La Fondovalle Calore aprirà entro l’estate. Una notizia attesa, arrivata dalla Provincia di Salerno dopo i malumori delle scorse settimane per i ritardi nei lavori. In settimana si è tenuto un incontro al quale hanno preso parte i sindaci di vari centri alburnini, il presidente della Provincia Michele Strianese, il consigliere regionale delegato alla viabilità Luca Cascone, il presidente del Parco Tommaso Pellegrino.

Il primo tratto da località Mainardi di Aquara alle grotte di Castelcivita verrà concluso a breve. La Regione ha già affidato la realizzazione del progetto da mettere in gara per il tratto da completare, da Ponte Calore a località Mainardi di Aquara, finanziato con 23 M€, oltre alla messa in sicurezza del tratto di viabilità esistente ed antistante le Grotte di Castelcivita.

Sarà poi predisposto un ulteriore tratto per collegare con l’autostrada le Grotte di Castelcivita. La Provincia predisporrà gli studi di fattibilità affinché la Regione li inserisca nella prossima programmazione economica.

“Stessa richiesta è stata effettuata per il rammaglio della viabilità dei comuni della valle del Fasanella verso il punto di partenza della Fondovalle in località Ponte Calore per ridurre i tempi di percorrenza, preferendo inoltre la soluzione di arrivare con la strada a scorrimento veloce sino in località Ponte Sette Luci. Per facilitare il rilascio dei permessi ai rappresentanti del Parco è stato chiesto di inserire l’intero progetto nel nuovo Piano del Parco in via di revisione. In particolare, si è registrata la richiesta, accolta sia dalla Provincia che dai rappresentanti della Regione, di ricercare un immediato finanziamento per l’adeguamento e la messa in sicurezza del Ponte in località Valloni nel comune di Serre che potrebbe facilitare lo scorrimento della percorrenza già ad infrastrutture esistenti”, ha spiegato il consigliere Luca Cascone.

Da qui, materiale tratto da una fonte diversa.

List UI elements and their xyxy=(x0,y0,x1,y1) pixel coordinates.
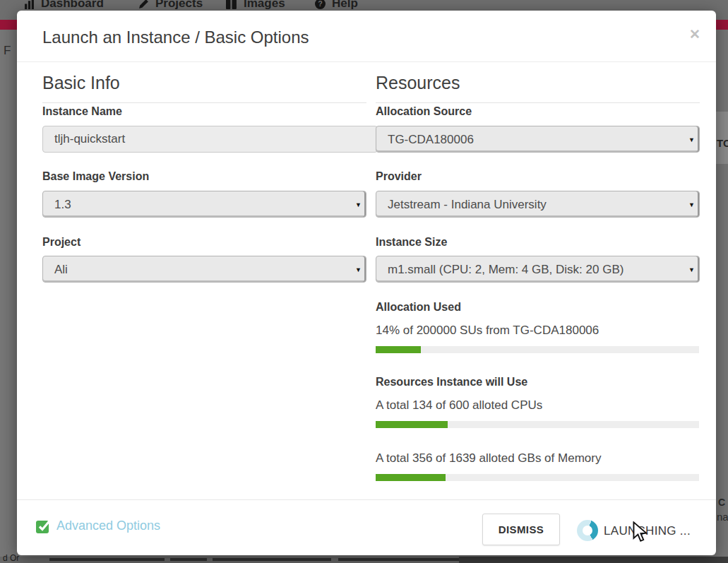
images-icon xyxy=(226,0,237,9)
allocation-used-label: Allocation Used xyxy=(376,301,461,313)
progress-fill xyxy=(376,346,421,353)
chevron-down-icon: ▼ xyxy=(688,201,695,208)
background-text-fragment: C xyxy=(718,497,725,508)
instance-size-select[interactable]: m1.small (CPU: 2, Mem: 4 GB, Disk: 20 GB… xyxy=(376,256,700,283)
allocation-source-label: Allocation Source xyxy=(376,105,472,117)
loading-spinner-icon xyxy=(577,520,598,541)
dismiss-button[interactable]: DISMISS xyxy=(482,514,560,545)
select-value: 1.3 xyxy=(54,198,71,212)
pencil-icon xyxy=(138,0,149,9)
nav-item-label: Images xyxy=(244,0,285,11)
memory-usage-text: A total 356 of 1639 alloted GBs of Memor… xyxy=(376,451,601,465)
screen: Dashboard Projects Images ? Help F TO C … xyxy=(0,0,728,563)
background-band: TO xyxy=(716,112,728,164)
select-value: TG-CDA180006 xyxy=(388,133,474,147)
advanced-options-label: Advanced Options xyxy=(56,518,160,533)
allocation-used-progressbar xyxy=(376,346,699,353)
resources-section: Resources Allocation Source TG-CDA180006… xyxy=(376,11,700,555)
nav-item-label: Help xyxy=(332,0,358,11)
basic-info-section: Basic Info Instance Name Base Image Vers… xyxy=(42,11,366,555)
background-text-fragment: F xyxy=(4,44,11,58)
provider-select[interactable]: Jetstream - Indiana University ▼ xyxy=(376,191,700,218)
memory-usage-progressbar xyxy=(376,474,699,481)
provider-label: Provider xyxy=(376,170,422,182)
basic-info-heading: Basic Info xyxy=(42,73,366,103)
base-image-version-select[interactable]: 1.3 ▼ xyxy=(42,191,366,218)
resources-heading: Resources xyxy=(376,73,700,103)
instance-name-label: Instance Name xyxy=(42,105,122,117)
chevron-down-icon: ▼ xyxy=(688,136,695,143)
launch-instance-modal: Launch an Instance / Basic Options ✕ Bas… xyxy=(17,11,716,555)
background-bottom-strip: d Or xyxy=(0,557,728,563)
allocation-used-text: 14% of 200000 SUs from TG-CDA180006 xyxy=(376,324,599,337)
select-value: m1.small (CPU: 2, Mem: 4 GB, Disk: 20 GB… xyxy=(388,263,623,277)
footer-divider xyxy=(17,499,716,500)
background-text-fragment: TO xyxy=(717,137,728,149)
cpu-usage-progressbar xyxy=(376,421,699,428)
svg-text:?: ? xyxy=(318,0,323,8)
help-icon: ? xyxy=(315,0,326,9)
nav-item-label: Projects xyxy=(155,0,203,11)
progress-fill xyxy=(376,474,446,481)
select-value: Ali xyxy=(54,263,68,277)
project-label: Project xyxy=(42,236,80,248)
bar-chart-icon xyxy=(24,0,35,9)
background-text-fragment: na xyxy=(717,511,728,523)
chevron-down-icon: ▼ xyxy=(355,266,362,273)
instance-usage-label: Resources Instance will Use xyxy=(376,376,527,388)
background-text-fragment: d Or xyxy=(3,553,19,563)
chevron-down-icon: ▼ xyxy=(688,266,695,273)
instance-name-input[interactable] xyxy=(42,126,378,153)
mouse-cursor xyxy=(631,521,650,545)
base-image-version-label: Base Image Version xyxy=(42,170,149,182)
nav-item-label: Dashboard xyxy=(41,0,104,11)
progress-fill xyxy=(376,421,448,428)
cpu-usage-text: A total 134 of 600 alloted CPUs xyxy=(376,398,542,412)
checkbox-checked-icon xyxy=(35,518,52,534)
advanced-options-link[interactable]: Advanced Options xyxy=(35,518,160,534)
chevron-down-icon: ▼ xyxy=(355,201,362,208)
select-value: Jetstream - Indiana University xyxy=(388,198,547,212)
instance-size-label: Instance Size xyxy=(376,236,447,248)
project-select[interactable]: Ali ▼ xyxy=(42,256,366,283)
allocation-source-select[interactable]: TG-CDA180006 ▼ xyxy=(376,126,700,153)
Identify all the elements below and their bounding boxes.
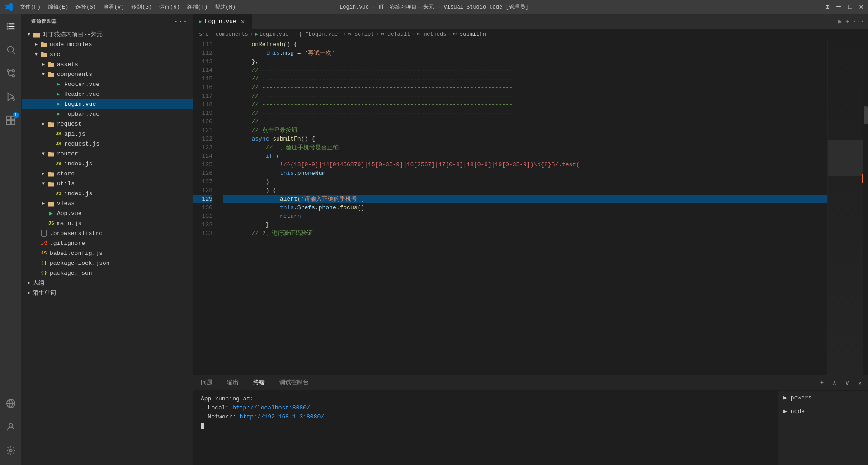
scrollbar-thumb[interactable] — [864, 106, 868, 124]
panel-chevron-up-button[interactable]: ∧ — [830, 378, 839, 387]
folder-node-modules-icon — [40, 41, 48, 48]
activity-search[interactable] — [0, 39, 22, 61]
activity-explorer[interactable] — [0, 15, 22, 37]
breadcrumb-methods[interactable]: ⊙ methods — [417, 31, 447, 38]
more-actions-button[interactable]: ··· — [853, 18, 864, 25]
panel-close-button[interactable]: ✕ — [855, 378, 864, 387]
activity-account[interactable] — [0, 416, 22, 438]
tree-item-main-js[interactable]: JS main.js — [22, 218, 193, 228]
terminal-line-app-running: App running at: — [201, 395, 770, 404]
breadcrumb-script[interactable]: ⊙ script — [348, 31, 374, 38]
menu-terminal[interactable]: 终端(T) — [187, 3, 208, 11]
breadcrumb-login-vue[interactable]: ▶Login.vue — [255, 31, 288, 38]
menu-help[interactable]: 帮助(H) — [215, 3, 236, 11]
tree-item-babel-config[interactable]: JS babel.config.js — [22, 248, 193, 258]
close-button[interactable]: ✕ — [859, 2, 863, 11]
json-file-icon-lock: {} — [40, 260, 48, 266]
breadcrumb-default[interactable]: ⊙ default — [381, 31, 410, 38]
activity-settings[interactable] — [0, 440, 22, 461]
tree-item-request[interactable]: ▶ request — [22, 119, 193, 129]
folder-request-icon — [47, 120, 55, 127]
terminal-local-url[interactable]: http://localhost:8080/ — [232, 404, 310, 411]
panel-right-item-powers[interactable]: ▶ powers... — [778, 391, 868, 404]
tree-item-src[interactable]: ▼ src — [22, 49, 193, 59]
maximize-button[interactable]: □ — [848, 3, 852, 10]
tree-label-root: 叮丁狼练习项目--朱元 — [42, 30, 189, 38]
tree-arrow-strangers: ▶ — [25, 290, 33, 296]
tree-item-package-json[interactable]: {} package.json — [22, 268, 193, 278]
breadcrumb-submitfn[interactable]: ⊙ submitFn — [453, 31, 486, 38]
menu-edit[interactable]: 编辑(E) — [48, 3, 69, 11]
run-button[interactable]: ▶ — [838, 18, 842, 25]
panel-chevron-down-button[interactable]: ∨ — [843, 378, 852, 387]
tree-item-api-js[interactable]: JS api.js — [22, 129, 193, 139]
panel-tab-debug[interactable]: 调试控制台 — [272, 375, 316, 390]
panel-tab-problems[interactable]: 问题 — [193, 375, 220, 390]
tree-item-root[interactable]: ▼ 叮丁狼练习项目--朱元 — [22, 29, 193, 39]
tree-item-strangers[interactable]: ▶ 陌生单词 — [22, 288, 193, 298]
tree-label-api-js: api.js — [64, 131, 189, 137]
tree-item-request-js[interactable]: JS request.js — [22, 139, 193, 149]
menu-file[interactable]: 文件(F) — [20, 3, 41, 11]
panel-right-sidebar: ▶ powers... ▶ node — [778, 391, 868, 465]
tab-close-button[interactable]: ✕ — [239, 18, 246, 25]
activity-remote[interactable] — [0, 393, 22, 414]
minimize-button[interactable]: — — [836, 3, 841, 11]
code-content[interactable]: onRefresh() { this.msg = '再试一次' }, // — [216, 39, 827, 375]
split-editor-button[interactable]: ⊞ — [845, 18, 849, 25]
tree-label-login-vue: Login.vue — [64, 101, 189, 108]
activity-run-debug[interactable] — [0, 86, 22, 108]
menu-run[interactable]: 运行(R) — [159, 3, 180, 11]
tree-item-browserslistrc[interactable]: .browserslistrc — [22, 228, 193, 238]
tab-login-vue[interactable]: ▶ Login.vue ✕ — [193, 14, 252, 29]
terminal-content[interactable]: App running at: - Local: http://localhos… — [193, 391, 778, 465]
activity-source-control[interactable] — [0, 62, 22, 84]
menu-view[interactable]: 查看(V) — [104, 3, 124, 11]
tree-item-store[interactable]: ▶ store — [22, 169, 193, 178]
tree-item-utils-index-js[interactable]: JS index.js — [22, 188, 193, 198]
panel-tab-terminal[interactable]: 终端 — [246, 375, 272, 390]
tree-item-gitignore[interactable]: ⎇ .gitignore — [22, 238, 193, 248]
tree-item-components[interactable]: ▼ components — [22, 69, 193, 79]
code-editor[interactable]: 111 112 113 114 115 116 117 118 119 120 … — [193, 39, 868, 375]
sidebar-header: 资源管理器 ··· — [22, 14, 193, 29]
menu-select[interactable]: 选择(S) — [75, 3, 96, 11]
code-line-111: onRefresh() { — [223, 40, 827, 49]
tree-item-utils[interactable]: ▼ utils — [22, 178, 193, 188]
tree-item-package-lock[interactable]: {} package-lock.json — [22, 258, 193, 268]
tree-arrow-outline: ▶ — [25, 280, 33, 286]
tree-item-app-vue[interactable]: ▶ App.vue — [22, 208, 193, 218]
tree-item-views[interactable]: ▶ views — [22, 198, 193, 208]
js-file-icon-babel: JS — [40, 250, 48, 256]
folder-utils-icon — [47, 180, 55, 187]
breadcrumb-components[interactable]: components — [216, 31, 248, 38]
terminal-network-url[interactable]: http://192.168.1.3:8080/ — [240, 413, 324, 420]
activity-extensions[interactable]: 1 — [0, 109, 22, 131]
tree-label-browserslistrc: .browserslistrc — [50, 230, 189, 237]
tree-label-outline: 大纲 — [33, 279, 189, 287]
tab-label: Login.vue — [205, 18, 236, 25]
minimap-slider[interactable] — [828, 140, 863, 176]
terminal-network-label: - Network: — [201, 413, 240, 420]
panel-tab-output[interactable]: 输出 — [220, 375, 246, 390]
tree-item-router[interactable]: ▼ router — [22, 149, 193, 159]
folder-store-icon — [47, 170, 55, 177]
menu-goto[interactable]: 转到(G) — [131, 3, 152, 11]
tree-item-login-vue[interactable]: ▶ Login.vue — [22, 99, 193, 109]
breadcrumb-src[interactable]: src — [199, 31, 209, 38]
sidebar-more-button[interactable]: ··· — [174, 18, 188, 26]
layout-icon[interactable]: ⊞ — [826, 3, 829, 11]
tree-item-outline[interactable]: ▶ 大纲 — [22, 278, 193, 288]
svg-point-3 — [7, 70, 9, 72]
tree-item-router-index-js[interactable]: JS index.js — [22, 159, 193, 169]
panel-right-item-node[interactable]: ▶ node — [778, 404, 868, 418]
tree-item-topbar-vue[interactable]: ▶ Topbar.vue — [22, 109, 193, 119]
tree-label-header-vue: Header.vue — [64, 91, 189, 98]
tree-item-node-modules[interactable]: ▶ node_modules — [22, 39, 193, 49]
vertical-scrollbar[interactable] — [863, 39, 868, 375]
tree-item-assets[interactable]: ▶ assets — [22, 59, 193, 69]
tree-item-header-vue[interactable]: ▶ Header.vue — [22, 89, 193, 99]
breadcrumb-json[interactable]: {} "Login.vue" — [296, 31, 341, 38]
tree-item-footer-vue[interactable]: ▶ Footer.vue — [22, 79, 193, 89]
panel-add-button[interactable]: + — [817, 378, 826, 387]
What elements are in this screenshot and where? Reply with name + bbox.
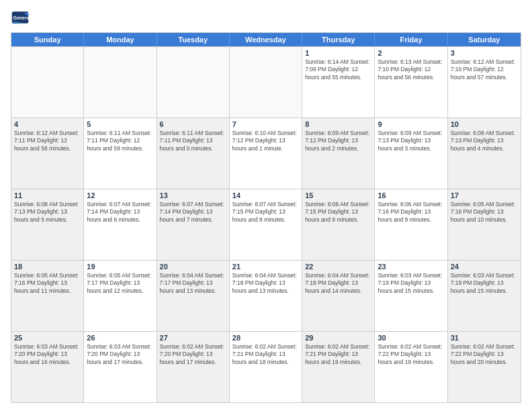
calendar-cell: 4Sunrise: 6:12 AM Sunset: 7:11 PM Daylig… [11, 118, 84, 189]
day-number: 11 [14, 191, 81, 199]
day-number: 30 [378, 334, 444, 342]
calendar-cell: 31Sunrise: 6:02 AM Sunset: 7:22 PM Dayli… [448, 332, 521, 402]
calendar-cell [157, 47, 230, 118]
day-info: Sunrise: 6:14 AM Sunset: 7:09 PM Dayligh… [305, 58, 371, 81]
day-number: 1 [305, 49, 371, 57]
day-info: Sunrise: 6:02 AM Sunset: 7:22 PM Dayligh… [378, 343, 444, 366]
day-number: 19 [87, 263, 153, 271]
day-number: 6 [160, 120, 226, 128]
calendar-cell: 18Sunrise: 6:05 AM Sunset: 7:16 PM Dayli… [11, 261, 84, 331]
logo-icon: General Blue [11, 8, 30, 27]
day-number: 9 [378, 120, 444, 128]
calendar-cell: 26Sunrise: 6:03 AM Sunset: 7:20 PM Dayli… [84, 332, 157, 402]
day-info: Sunrise: 6:11 AM Sunset: 7:11 PM Dayligh… [87, 130, 153, 152]
day-number: 28 [232, 334, 299, 342]
day-info: Sunrise: 6:05 AM Sunset: 7:16 PM Dayligh… [451, 201, 518, 224]
day-info: Sunrise: 6:11 AM Sunset: 7:11 PM Dayligh… [160, 130, 226, 152]
calendar-cell: 24Sunrise: 6:03 AM Sunset: 7:19 PM Dayli… [448, 261, 521, 331]
calendar-cell: 16Sunrise: 6:06 AM Sunset: 7:16 PM Dayli… [375, 189, 447, 260]
day-number: 16 [378, 191, 444, 199]
calendar-day-header: Sunday [11, 33, 84, 46]
calendar-cell: 10Sunrise: 6:08 AM Sunset: 7:13 PM Dayli… [448, 118, 521, 189]
day-number: 27 [160, 334, 226, 342]
day-info: Sunrise: 6:05 AM Sunset: 7:17 PM Dayligh… [87, 272, 153, 295]
calendar-cell: 2Sunrise: 6:13 AM Sunset: 7:10 PM Daylig… [375, 47, 447, 118]
calendar-day-header: Thursday [302, 33, 375, 46]
day-info: Sunrise: 6:08 AM Sunset: 7:13 PM Dayligh… [451, 130, 518, 152]
calendar-cell: 1Sunrise: 6:14 AM Sunset: 7:09 PM Daylig… [302, 47, 375, 118]
calendar-cell: 7Sunrise: 6:10 AM Sunset: 7:12 PM Daylig… [230, 118, 302, 189]
day-info: Sunrise: 6:09 AM Sunset: 7:13 PM Dayligh… [378, 130, 444, 152]
day-info: Sunrise: 6:04 AM Sunset: 7:18 PM Dayligh… [232, 272, 299, 295]
day-number: 2 [378, 49, 444, 57]
day-number: 20 [160, 263, 226, 271]
day-number: 25 [14, 334, 81, 342]
svg-text:Blue: Blue [13, 20, 22, 25]
day-number: 26 [87, 334, 153, 342]
calendar-row: 1Sunrise: 6:14 AM Sunset: 7:09 PM Daylig… [11, 46, 521, 118]
day-number: 13 [160, 191, 226, 199]
page: General Blue SundayMondayTuesdayWednesda… [0, 0, 532, 411]
day-info: Sunrise: 6:07 AM Sunset: 7:14 PM Dayligh… [160, 201, 226, 224]
calendar-cell: 29Sunrise: 6:02 AM Sunset: 7:21 PM Dayli… [302, 332, 375, 402]
day-number: 21 [232, 263, 299, 271]
day-number: 5 [87, 120, 153, 128]
day-info: Sunrise: 6:07 AM Sunset: 7:15 PM Dayligh… [232, 201, 299, 224]
day-info: Sunrise: 6:10 AM Sunset: 7:12 PM Dayligh… [232, 130, 299, 152]
day-number: 4 [14, 120, 81, 128]
calendar-day-header: Friday [375, 33, 447, 46]
calendar: SundayMondayTuesdayWednesdayThursdayFrid… [11, 32, 521, 403]
day-number: 15 [305, 191, 371, 199]
day-info: Sunrise: 6:02 AM Sunset: 7:20 PM Dayligh… [160, 343, 226, 366]
calendar-cell: 19Sunrise: 6:05 AM Sunset: 7:17 PM Dayli… [84, 261, 157, 331]
day-number: 17 [451, 191, 518, 199]
calendar-row: 25Sunrise: 6:03 AM Sunset: 7:20 PM Dayli… [11, 331, 521, 402]
day-number: 14 [232, 191, 299, 199]
calendar-row: 4Sunrise: 6:12 AM Sunset: 7:11 PM Daylig… [11, 118, 521, 189]
day-info: Sunrise: 6:02 AM Sunset: 7:21 PM Dayligh… [232, 343, 299, 366]
calendar-cell: 3Sunrise: 6:12 AM Sunset: 7:10 PM Daylig… [448, 47, 521, 118]
day-number: 22 [305, 263, 371, 271]
day-info: Sunrise: 6:13 AM Sunset: 7:10 PM Dayligh… [378, 58, 444, 81]
day-number: 23 [378, 263, 444, 271]
calendar-cell: 21Sunrise: 6:04 AM Sunset: 7:18 PM Dayli… [230, 261, 302, 331]
calendar-cell: 23Sunrise: 6:03 AM Sunset: 7:19 PM Dayli… [375, 261, 447, 331]
calendar-header: SundayMondayTuesdayWednesdayThursdayFrid… [11, 33, 521, 46]
day-info: Sunrise: 6:12 AM Sunset: 7:11 PM Dayligh… [14, 130, 81, 152]
calendar-cell: 14Sunrise: 6:07 AM Sunset: 7:15 PM Dayli… [230, 189, 302, 260]
calendar-cell [84, 47, 157, 118]
day-info: Sunrise: 6:06 AM Sunset: 7:16 PM Dayligh… [378, 201, 444, 224]
calendar-cell: 8Sunrise: 6:09 AM Sunset: 7:12 PM Daylig… [302, 118, 375, 189]
calendar-cell: 20Sunrise: 6:04 AM Sunset: 7:17 PM Dayli… [157, 261, 230, 331]
calendar-cell: 30Sunrise: 6:02 AM Sunset: 7:22 PM Dayli… [375, 332, 447, 402]
day-info: Sunrise: 6:07 AM Sunset: 7:14 PM Dayligh… [87, 201, 153, 224]
calendar-cell: 28Sunrise: 6:02 AM Sunset: 7:21 PM Dayli… [230, 332, 302, 402]
calendar-day-header: Saturday [448, 33, 521, 46]
day-info: Sunrise: 6:08 AM Sunset: 7:13 PM Dayligh… [14, 201, 81, 224]
calendar-body: 1Sunrise: 6:14 AM Sunset: 7:09 PM Daylig… [11, 46, 521, 402]
calendar-cell [11, 47, 84, 118]
day-number: 8 [305, 120, 371, 128]
day-number: 31 [451, 334, 518, 342]
day-info: Sunrise: 6:09 AM Sunset: 7:12 PM Dayligh… [305, 130, 371, 152]
calendar-day-header: Wednesday [230, 33, 302, 46]
calendar-cell: 6Sunrise: 6:11 AM Sunset: 7:11 PM Daylig… [157, 118, 230, 189]
calendar-cell: 22Sunrise: 6:04 AM Sunset: 7:18 PM Dayli… [302, 261, 375, 331]
calendar-cell: 12Sunrise: 6:07 AM Sunset: 7:14 PM Dayli… [84, 189, 157, 260]
calendar-day-header: Monday [84, 33, 157, 46]
day-info: Sunrise: 6:03 AM Sunset: 7:20 PM Dayligh… [87, 343, 153, 366]
calendar-day-header: Tuesday [157, 33, 230, 46]
calendar-cell: 5Sunrise: 6:11 AM Sunset: 7:11 PM Daylig… [84, 118, 157, 189]
day-info: Sunrise: 6:04 AM Sunset: 7:18 PM Dayligh… [305, 272, 371, 295]
day-info: Sunrise: 6:06 AM Sunset: 7:15 PM Dayligh… [305, 201, 371, 224]
calendar-cell: 27Sunrise: 6:02 AM Sunset: 7:20 PM Dayli… [157, 332, 230, 402]
day-info: Sunrise: 6:02 AM Sunset: 7:21 PM Dayligh… [305, 343, 371, 366]
day-number: 29 [305, 334, 371, 342]
day-info: Sunrise: 6:04 AM Sunset: 7:17 PM Dayligh… [160, 272, 226, 295]
day-info: Sunrise: 6:03 AM Sunset: 7:19 PM Dayligh… [378, 272, 444, 295]
calendar-cell: 11Sunrise: 6:08 AM Sunset: 7:13 PM Dayli… [11, 189, 84, 260]
calendar-cell: 15Sunrise: 6:06 AM Sunset: 7:15 PM Dayli… [302, 189, 375, 260]
day-number: 12 [87, 191, 153, 199]
calendar-row: 11Sunrise: 6:08 AM Sunset: 7:13 PM Dayli… [11, 189, 521, 260]
calendar-cell: 17Sunrise: 6:05 AM Sunset: 7:16 PM Dayli… [448, 189, 521, 260]
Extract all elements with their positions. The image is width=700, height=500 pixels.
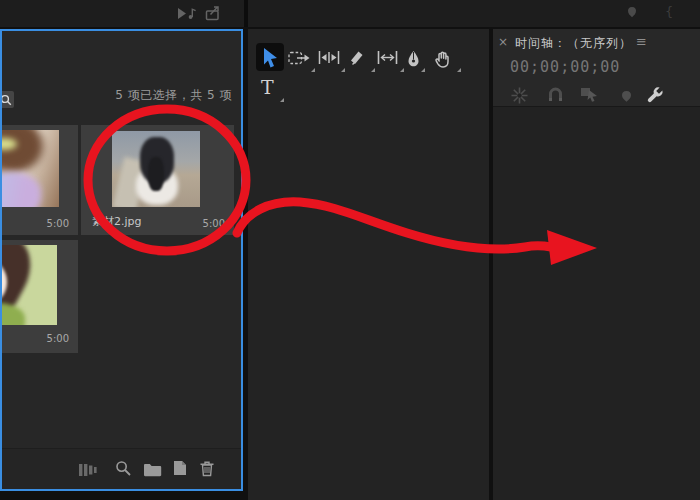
- timeline-settings-wrench-icon[interactable]: [647, 86, 664, 107]
- timecode-display[interactable]: 00;00;00;00: [510, 58, 620, 76]
- slip-tool[interactable]: [377, 50, 401, 68]
- partial-button-icon: {: [665, 4, 673, 19]
- thumbnail-image: [112, 131, 200, 207]
- type-tool[interactable]: T: [261, 76, 281, 98]
- clip-duration: 5:00: [47, 333, 69, 344]
- track-select-forward-tool[interactable]: [288, 50, 312, 68]
- thumbnail-image: [0, 130, 59, 207]
- timeline-header: × 时间轴：（无序列） ≡ 00;00;00;00: [493, 29, 700, 107]
- delete-trash-icon[interactable]: [199, 460, 215, 481]
- icon-view-icon[interactable]: [78, 462, 102, 481]
- nest-sequence-icon[interactable]: [510, 86, 529, 109]
- new-item-icon[interactable]: [172, 460, 188, 480]
- timeline-panel: × 时间轴：（无序列） ≡ 00;00;00;00: [493, 29, 700, 500]
- hand-tool[interactable]: [434, 50, 458, 68]
- razor-tool[interactable]: [348, 50, 372, 68]
- clip-name: 素材2.jpg: [92, 214, 142, 229]
- play-around-icon[interactable]: [177, 6, 199, 25]
- panel-menu-icon[interactable]: ≡: [636, 34, 647, 49]
- media-tile-selected[interactable]: 素材2.jpg 5:00: [81, 125, 234, 235]
- marker-icon[interactable]: [627, 3, 637, 22]
- add-marker-icon[interactable]: [621, 88, 632, 107]
- premiere-workspace: { 5 项已选择，共 5 项 5:00 素材2.jpg: [0, 0, 700, 500]
- pen-tool[interactable]: [406, 50, 422, 68]
- search-icon[interactable]: [0, 91, 14, 108]
- clip-duration: 5:00: [47, 218, 69, 229]
- clip-duration: 5:00: [203, 218, 225, 229]
- media-tile[interactable]: 5:00: [0, 240, 78, 353]
- selection-status-text: 5 项已选择，共 5 项: [115, 87, 232, 104]
- tools-panel: T: [248, 29, 489, 500]
- ripple-edit-tool[interactable]: [318, 50, 342, 68]
- panel-divider: [244, 0, 248, 27]
- timeline-tab-title[interactable]: 时间轴：（无序列）: [515, 35, 632, 52]
- linked-selection-icon[interactable]: [580, 86, 599, 106]
- media-tile[interactable]: 5:00: [0, 125, 78, 235]
- project-panel: 5 项已选择，共 5 项 5:00 素材2.jpg 5:00: [0, 29, 243, 491]
- new-bin-folder-icon[interactable]: [143, 462, 162, 481]
- snap-magnet-icon[interactable]: [547, 87, 564, 106]
- find-icon[interactable]: [115, 460, 132, 481]
- project-panel-toolbar: [2, 448, 241, 489]
- type-tool-label: T: [261, 76, 274, 98]
- thumbnail-image: [0, 245, 57, 325]
- export-frame-icon[interactable]: [205, 5, 222, 26]
- close-panel-icon[interactable]: ×: [498, 36, 508, 48]
- monitor-bottom-bar: {: [0, 0, 700, 27]
- selection-tool[interactable]: [256, 43, 284, 71]
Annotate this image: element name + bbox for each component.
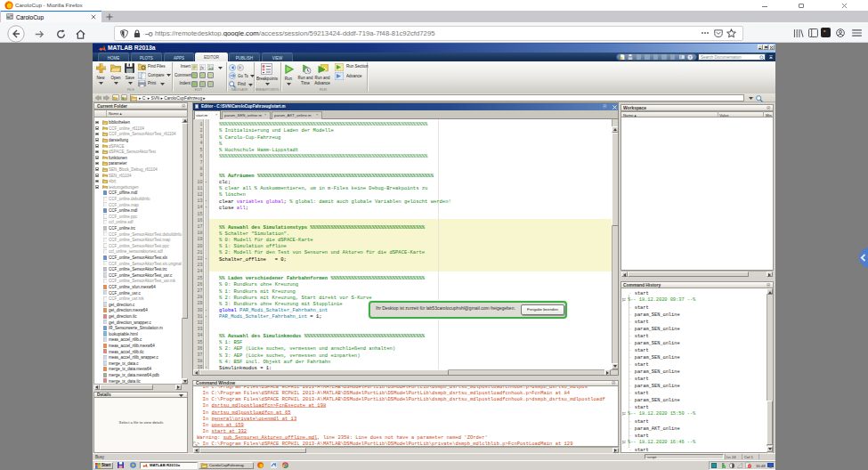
svg-text:fx: fx: [200, 64, 205, 69]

All’incontro per la Fondovalle era assente il Comune di Roscigno e sul caso non mancano polemiche. “Per quale motivo il comune di Roscigno non è stato invitato? Questo modus operandi ricorda il ventennio. Ma questi non sono gli stessi che ad ogni appuntamento elettorale parlano del pericolo fascista proveniente da destra?”, così il sindaco Pino Palmieri.